Mais tout de même, je tressaillais quand ma tante me tapotait les joues et me parlait en bordelais. Quand elle me regardait d’une certaine façon, le cœur me tournait, comme le jour où, sur le Breuil, j’étais monté dans une balançoire de foire.
J’étais déjà grand : dix ans. C’est ce que je lui disais :
« N’épouse pas mon oncle Joseph ! Dans quelque temps, je serai un homme : attends-moi, jure-moi que tu m’attendras ! C’est pour de rire, n’est-ce pas, la noce d’aujourd’hui ? »
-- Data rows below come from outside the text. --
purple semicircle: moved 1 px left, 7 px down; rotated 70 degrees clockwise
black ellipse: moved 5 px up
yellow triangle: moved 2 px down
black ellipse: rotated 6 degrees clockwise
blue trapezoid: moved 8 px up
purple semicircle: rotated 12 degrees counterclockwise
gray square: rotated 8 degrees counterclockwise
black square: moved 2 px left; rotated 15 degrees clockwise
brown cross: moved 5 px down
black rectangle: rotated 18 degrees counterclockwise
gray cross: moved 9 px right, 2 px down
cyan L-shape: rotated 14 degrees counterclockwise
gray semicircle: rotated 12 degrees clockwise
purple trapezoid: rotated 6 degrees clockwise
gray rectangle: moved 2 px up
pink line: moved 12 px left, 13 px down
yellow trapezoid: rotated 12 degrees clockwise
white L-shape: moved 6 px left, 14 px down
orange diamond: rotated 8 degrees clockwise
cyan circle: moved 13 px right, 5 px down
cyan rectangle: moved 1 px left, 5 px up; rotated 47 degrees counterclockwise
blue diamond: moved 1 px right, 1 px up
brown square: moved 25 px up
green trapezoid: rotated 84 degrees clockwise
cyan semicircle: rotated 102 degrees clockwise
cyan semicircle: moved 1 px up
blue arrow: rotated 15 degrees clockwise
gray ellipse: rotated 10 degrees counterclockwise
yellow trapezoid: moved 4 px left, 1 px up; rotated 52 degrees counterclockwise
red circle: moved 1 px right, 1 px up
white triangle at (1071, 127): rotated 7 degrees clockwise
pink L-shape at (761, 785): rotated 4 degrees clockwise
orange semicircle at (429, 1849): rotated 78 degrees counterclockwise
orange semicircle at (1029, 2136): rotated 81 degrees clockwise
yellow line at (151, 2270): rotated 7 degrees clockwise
Ce n’était pas pour de rire, du tout ; ils étaient mariés bel et bien, et ils s’en allèrent tous les deux.
Je les vis disparaître.
Ma jalousie veillait. J’entendis tourner la clef.
Elle me tordit le cœur, cette clef ! J’écoutai, je fis le guet. Rien ! rien ! Je sentis que j’étais perdu. Je rentrai dans la salle du festin, et je bus pour oublier[1].
Je n’osai plus regarder l’oncle Joseph en face depuis ce temps-là. Cependant quand il vint nous voir la veille de son départ pour Bordeaux, il ne fit aucune allusion à notre rivalité, et me dit adieu avec la tendresse de l’oncle, et non la rancune du mari !
- ↑ Un autre personnage célèbre s’est fait aussi la réputation d’avoir « bu pour oublier. »
Nous n’avons point le droit de fixer d’une manière précise la date à laquelle se passait cet événement, mais les Nuits d’automne n’étaient pas encore publiées. Selon toute probabilité, Musset aurait rencontré la famille Vingtras dans un voyage au Puy. Lequel des deux a copié l’autre ? Aux hommes de bonne foi à répondre.